• [Task description]
Tell me how many lines in the entries below contain the word "Piroska"; reply with the number and nothing else.
====== Record extracts
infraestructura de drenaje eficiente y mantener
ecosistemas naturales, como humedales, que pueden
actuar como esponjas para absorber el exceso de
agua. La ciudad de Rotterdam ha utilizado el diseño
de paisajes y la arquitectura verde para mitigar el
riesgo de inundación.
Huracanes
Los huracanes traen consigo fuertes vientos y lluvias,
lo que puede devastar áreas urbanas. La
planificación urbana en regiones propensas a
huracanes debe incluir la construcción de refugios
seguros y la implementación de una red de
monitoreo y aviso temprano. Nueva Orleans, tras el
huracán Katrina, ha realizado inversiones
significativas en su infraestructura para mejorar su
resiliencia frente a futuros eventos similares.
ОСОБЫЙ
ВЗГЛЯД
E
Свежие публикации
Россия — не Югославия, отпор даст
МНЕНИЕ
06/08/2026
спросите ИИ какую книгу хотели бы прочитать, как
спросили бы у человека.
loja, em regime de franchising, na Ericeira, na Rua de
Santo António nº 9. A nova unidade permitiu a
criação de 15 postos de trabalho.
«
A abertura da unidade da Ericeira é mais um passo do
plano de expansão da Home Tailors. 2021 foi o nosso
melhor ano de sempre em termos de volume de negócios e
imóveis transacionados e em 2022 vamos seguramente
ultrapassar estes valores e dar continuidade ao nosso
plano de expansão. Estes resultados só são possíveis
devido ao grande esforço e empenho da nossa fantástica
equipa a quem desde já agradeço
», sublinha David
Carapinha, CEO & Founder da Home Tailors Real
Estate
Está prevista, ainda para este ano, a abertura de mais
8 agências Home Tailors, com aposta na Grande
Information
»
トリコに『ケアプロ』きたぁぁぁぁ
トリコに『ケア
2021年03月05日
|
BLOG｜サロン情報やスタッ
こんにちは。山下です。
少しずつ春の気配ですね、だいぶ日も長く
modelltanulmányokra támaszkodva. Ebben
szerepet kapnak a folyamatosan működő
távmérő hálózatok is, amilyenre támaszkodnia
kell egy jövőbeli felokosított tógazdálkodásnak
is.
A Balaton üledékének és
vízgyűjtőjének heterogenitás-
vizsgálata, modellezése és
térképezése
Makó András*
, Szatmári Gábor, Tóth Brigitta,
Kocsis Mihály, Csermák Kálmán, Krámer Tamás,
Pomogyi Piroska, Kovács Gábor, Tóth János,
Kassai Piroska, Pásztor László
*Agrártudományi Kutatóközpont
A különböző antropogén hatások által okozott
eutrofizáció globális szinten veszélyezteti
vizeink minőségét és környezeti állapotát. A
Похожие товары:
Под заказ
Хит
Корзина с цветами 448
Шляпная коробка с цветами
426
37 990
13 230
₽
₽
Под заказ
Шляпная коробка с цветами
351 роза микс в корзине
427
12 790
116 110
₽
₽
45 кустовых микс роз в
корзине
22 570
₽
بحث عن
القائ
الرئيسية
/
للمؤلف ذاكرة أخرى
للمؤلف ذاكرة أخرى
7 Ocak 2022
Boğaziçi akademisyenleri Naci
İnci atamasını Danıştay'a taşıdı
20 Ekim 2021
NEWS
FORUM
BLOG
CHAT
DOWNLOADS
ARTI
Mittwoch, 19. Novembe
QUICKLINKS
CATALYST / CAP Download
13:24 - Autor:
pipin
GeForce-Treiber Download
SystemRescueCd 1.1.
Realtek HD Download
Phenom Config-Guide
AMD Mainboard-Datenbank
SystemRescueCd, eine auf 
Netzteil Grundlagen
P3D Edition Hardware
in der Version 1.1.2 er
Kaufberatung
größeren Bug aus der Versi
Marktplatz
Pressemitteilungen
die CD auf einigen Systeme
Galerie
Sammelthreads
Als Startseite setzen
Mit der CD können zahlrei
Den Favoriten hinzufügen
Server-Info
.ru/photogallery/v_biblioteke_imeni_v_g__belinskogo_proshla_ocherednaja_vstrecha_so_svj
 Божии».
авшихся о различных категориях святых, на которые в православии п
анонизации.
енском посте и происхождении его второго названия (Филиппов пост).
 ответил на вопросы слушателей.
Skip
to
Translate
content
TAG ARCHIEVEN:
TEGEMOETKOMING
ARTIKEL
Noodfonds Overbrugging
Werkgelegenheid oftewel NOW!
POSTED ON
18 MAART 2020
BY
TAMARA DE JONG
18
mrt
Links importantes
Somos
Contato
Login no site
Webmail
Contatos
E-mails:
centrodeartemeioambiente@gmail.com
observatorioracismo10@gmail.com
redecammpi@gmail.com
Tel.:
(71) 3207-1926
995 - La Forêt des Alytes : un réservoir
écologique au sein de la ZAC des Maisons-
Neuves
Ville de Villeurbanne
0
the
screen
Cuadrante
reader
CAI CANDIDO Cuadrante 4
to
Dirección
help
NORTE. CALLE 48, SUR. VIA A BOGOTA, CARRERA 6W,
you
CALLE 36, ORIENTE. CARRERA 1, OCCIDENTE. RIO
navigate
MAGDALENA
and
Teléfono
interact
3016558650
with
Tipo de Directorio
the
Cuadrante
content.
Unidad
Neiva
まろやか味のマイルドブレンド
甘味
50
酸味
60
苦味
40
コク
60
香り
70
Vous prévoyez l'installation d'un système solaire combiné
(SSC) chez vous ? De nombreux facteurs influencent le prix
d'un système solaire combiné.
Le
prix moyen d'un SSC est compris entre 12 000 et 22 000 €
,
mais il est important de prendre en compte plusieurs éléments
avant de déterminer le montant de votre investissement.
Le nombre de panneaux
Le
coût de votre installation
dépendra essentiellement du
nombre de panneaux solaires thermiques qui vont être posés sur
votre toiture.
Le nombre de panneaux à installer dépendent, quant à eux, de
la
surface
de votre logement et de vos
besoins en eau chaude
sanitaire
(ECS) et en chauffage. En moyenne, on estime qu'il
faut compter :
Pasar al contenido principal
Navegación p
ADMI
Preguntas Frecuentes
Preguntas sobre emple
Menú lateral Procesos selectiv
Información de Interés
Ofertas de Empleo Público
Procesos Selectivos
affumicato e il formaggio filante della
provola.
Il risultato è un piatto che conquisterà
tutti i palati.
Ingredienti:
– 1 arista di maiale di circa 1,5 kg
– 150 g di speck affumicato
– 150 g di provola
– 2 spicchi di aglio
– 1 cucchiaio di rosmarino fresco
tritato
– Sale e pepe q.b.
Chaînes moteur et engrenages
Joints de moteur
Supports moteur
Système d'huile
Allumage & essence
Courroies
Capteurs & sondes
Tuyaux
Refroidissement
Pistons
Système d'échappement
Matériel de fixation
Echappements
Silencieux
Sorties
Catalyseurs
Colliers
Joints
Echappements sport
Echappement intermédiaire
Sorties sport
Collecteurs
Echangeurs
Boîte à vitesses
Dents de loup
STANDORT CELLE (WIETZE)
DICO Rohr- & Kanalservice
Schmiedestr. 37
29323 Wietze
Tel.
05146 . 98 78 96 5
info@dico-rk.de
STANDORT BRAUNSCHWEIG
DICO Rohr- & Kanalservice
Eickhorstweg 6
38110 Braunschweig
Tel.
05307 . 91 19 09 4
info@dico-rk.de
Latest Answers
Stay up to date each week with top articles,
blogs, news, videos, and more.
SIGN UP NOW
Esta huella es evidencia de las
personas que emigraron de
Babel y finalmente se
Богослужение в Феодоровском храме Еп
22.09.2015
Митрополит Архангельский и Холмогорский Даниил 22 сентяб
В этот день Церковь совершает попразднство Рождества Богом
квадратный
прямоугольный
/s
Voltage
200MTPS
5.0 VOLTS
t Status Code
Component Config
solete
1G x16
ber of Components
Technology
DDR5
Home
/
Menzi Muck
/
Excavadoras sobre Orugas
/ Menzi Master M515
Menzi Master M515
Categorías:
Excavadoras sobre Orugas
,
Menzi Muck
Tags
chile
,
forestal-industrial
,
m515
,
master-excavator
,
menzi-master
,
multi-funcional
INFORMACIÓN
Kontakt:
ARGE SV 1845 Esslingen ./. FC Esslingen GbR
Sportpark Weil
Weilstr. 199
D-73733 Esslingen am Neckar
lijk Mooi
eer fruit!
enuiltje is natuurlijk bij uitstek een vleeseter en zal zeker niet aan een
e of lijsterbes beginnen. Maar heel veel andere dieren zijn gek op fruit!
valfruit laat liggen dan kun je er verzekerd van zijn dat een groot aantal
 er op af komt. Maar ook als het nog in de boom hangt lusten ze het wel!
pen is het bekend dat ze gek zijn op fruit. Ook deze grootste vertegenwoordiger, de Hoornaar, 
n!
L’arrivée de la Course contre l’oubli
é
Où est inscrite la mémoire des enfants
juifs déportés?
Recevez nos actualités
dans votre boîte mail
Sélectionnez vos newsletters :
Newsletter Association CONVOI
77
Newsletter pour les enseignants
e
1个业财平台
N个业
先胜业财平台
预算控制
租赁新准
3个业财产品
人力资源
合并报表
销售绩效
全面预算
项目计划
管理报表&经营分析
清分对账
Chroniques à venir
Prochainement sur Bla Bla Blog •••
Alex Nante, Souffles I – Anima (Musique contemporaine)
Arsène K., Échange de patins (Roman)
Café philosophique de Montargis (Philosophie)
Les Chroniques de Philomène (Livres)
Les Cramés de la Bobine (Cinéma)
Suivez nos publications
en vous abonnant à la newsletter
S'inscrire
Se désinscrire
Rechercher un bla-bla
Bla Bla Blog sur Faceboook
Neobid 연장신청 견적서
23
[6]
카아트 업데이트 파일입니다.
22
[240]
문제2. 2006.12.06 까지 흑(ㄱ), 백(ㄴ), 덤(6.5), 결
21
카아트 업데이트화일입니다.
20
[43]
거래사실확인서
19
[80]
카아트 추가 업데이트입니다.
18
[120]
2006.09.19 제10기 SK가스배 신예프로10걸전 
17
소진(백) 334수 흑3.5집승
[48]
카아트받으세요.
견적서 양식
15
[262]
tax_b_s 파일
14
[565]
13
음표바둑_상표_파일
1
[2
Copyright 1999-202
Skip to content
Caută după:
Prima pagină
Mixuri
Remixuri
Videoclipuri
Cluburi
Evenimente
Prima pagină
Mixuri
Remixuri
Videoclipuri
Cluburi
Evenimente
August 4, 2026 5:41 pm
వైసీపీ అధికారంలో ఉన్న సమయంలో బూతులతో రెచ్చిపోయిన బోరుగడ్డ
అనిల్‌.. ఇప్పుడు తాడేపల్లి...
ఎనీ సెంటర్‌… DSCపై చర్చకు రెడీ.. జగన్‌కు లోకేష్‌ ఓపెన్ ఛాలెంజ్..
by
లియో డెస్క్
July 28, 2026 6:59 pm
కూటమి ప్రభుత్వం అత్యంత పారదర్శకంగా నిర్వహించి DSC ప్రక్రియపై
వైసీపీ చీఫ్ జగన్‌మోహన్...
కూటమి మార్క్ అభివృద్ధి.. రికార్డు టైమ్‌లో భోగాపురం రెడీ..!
============
• [Solved exercise]
2